🤖 AI Summary
Deep neural networks exhibit ubiquitous heavy-tailed (power-law) spectral statistics—e.g., in Jacobian and Hessian eigenvalue distributions—yet the underlying mechanisms linking such spectra to generalization remain poorly understood.
Method: We propose the first tunable High-Temperature Marchenko–Pastur (HTMP) random matrix model, grounded in random matrix theory and high-dimensional spectral analysis. HTMP attributes heavy tails to three decoupled implicit bias sources: data correlation, training temperature, and eigenvector entropy; it further introduces a unified “eigenvalue repulsion” parameter governing power-law exponents in both upper and lower spectral tails.
Contribution/Results: The model faithfully reproduces key empirical phenomena—including neural scaling laws, heavy-tailed optimization trajectories, and the six-phase training dynamics (“five plus one phases”)—and empirically validates strong correlations between heavy-tailed spectral metrics and generalization performance.
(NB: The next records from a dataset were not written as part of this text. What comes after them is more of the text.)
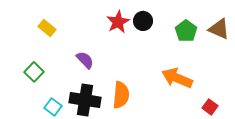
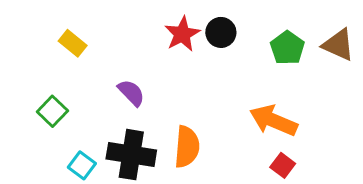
red square: (210, 107) -> (283, 165), moved

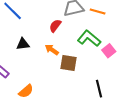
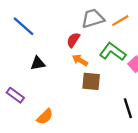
orange line: (98, 12) -> (120, 21), turned -42
orange arrow: (52, 50) -> (80, 60), moved

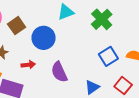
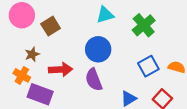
blue circle: (44, 38) -> (98, 49), moved
red arrow: (28, 65) -> (61, 70), size x1.5

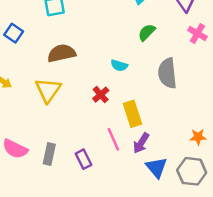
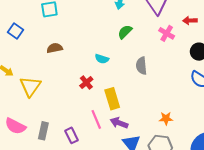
brown semicircle: (61, 53) -> (55, 48), size x0.7
gray semicircle: (167, 73) -> (141, 66), size x0.7
yellow triangle: (48, 90) -> (30, 86), moved
purple arrow: (141, 143) -> (119, 123), turned 78

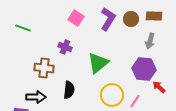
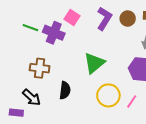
green line: (23, 28) -> (30, 28), moved
purple cross: (65, 47) -> (54, 33), moved, size x1.5
black arrow: (36, 97) -> (31, 97), turned 42

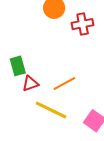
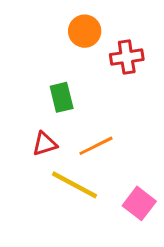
green rectangle: (18, 66) -> (62, 97), moved

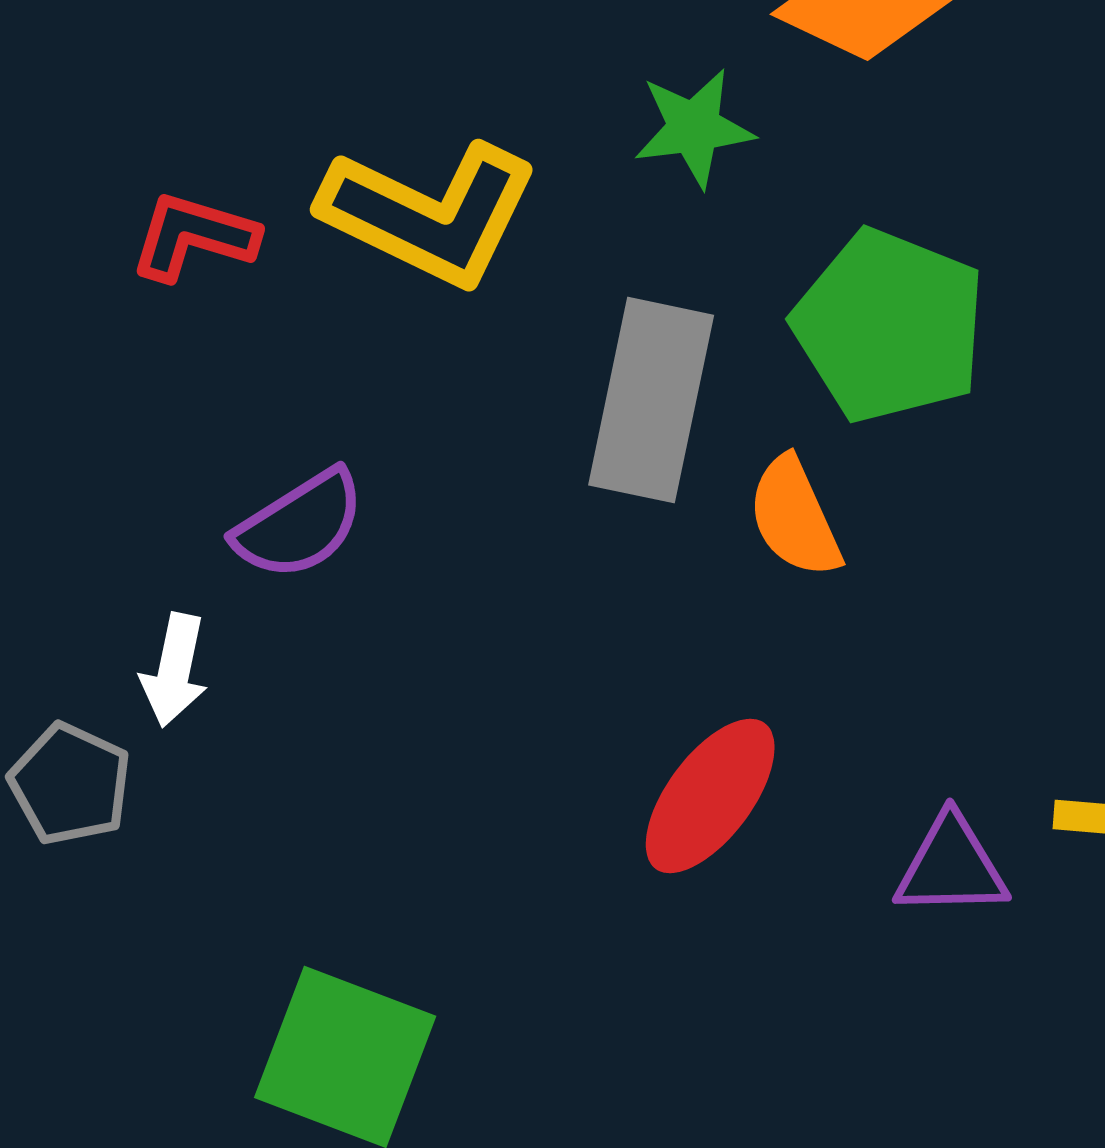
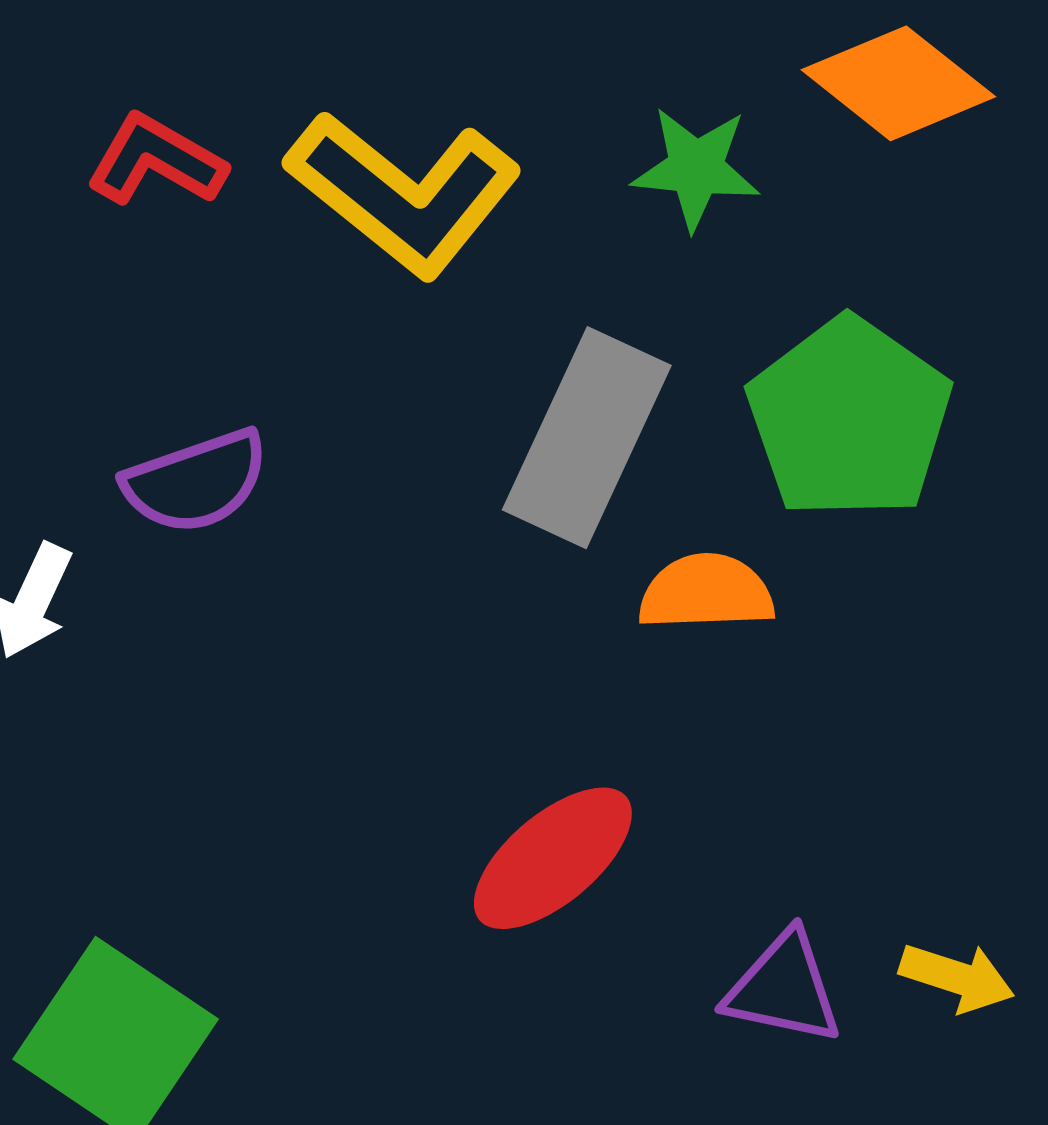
orange semicircle: (795, 517) -> (706, 592), turned 99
This establishes a unifying theoretical framework for understanding deep learning efficacy through spectral principles.
📝 Abstract
Recent theoretical and empirical successes in deep learning, including the celebrated neural scaling laws, are punctuated by the observation that many objects of interest tend to exhibit some form of heavy-tailed or power law behavior. In particular, the prevalence of heavy-tailed spectral densities in Jacobians, Hessians, and weight matrices has led to the introduction of the concept of heavy-tailed mechanistic universality (HT-MU). Multiple lines of empirical evidence suggest a robust correlation between heavy-tailed metrics and model performance, indicating that HT-MU may be a fundamental aspect of deep learning efficacy. Here, we propose a general family of random matrix models -- the high-temperature Marchenko-Pastur (HTMP) ensemble -- to explore attributes that give rise to heavy-tailed behavior in trained neural networks. Under this model, spectral densities with power laws on (upper and lower) tails arise through a combination of three independent factors (complex correlation structures in the data; reduced temperatures during training; and reduced eigenvector entropy), appearing as an implicit bias in the model structure, and they can be controlled with an"eigenvalue repulsion"parameter. Implications of our model on other appearances of heavy tails, including neural scaling laws, optimizer trajectories, and the five-plus-one phases of neural network training, are discussed.